About this exercise: Word for word, set down the records and skip each picture.

Data extract:
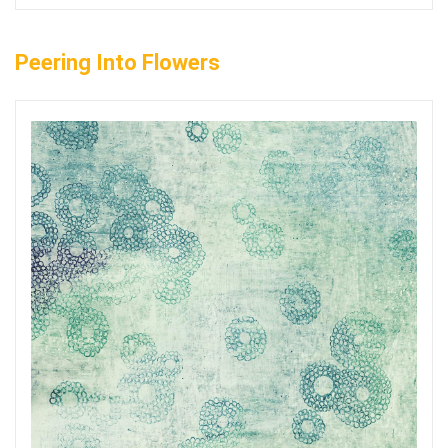
Peering Into Flowers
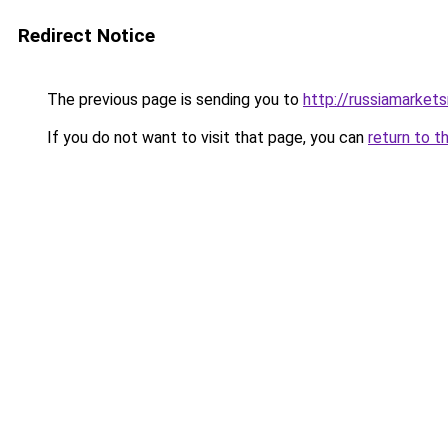
Redirect Notice
The previous page is sending you to
http://russiamarket
If you do not want to visit that page, you can
return to t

Completed task:
Peering Into Flowers
Redirect Notice
The previous page is sending you to
http://russiamarket
If you do not want to visit that page, you can
return to t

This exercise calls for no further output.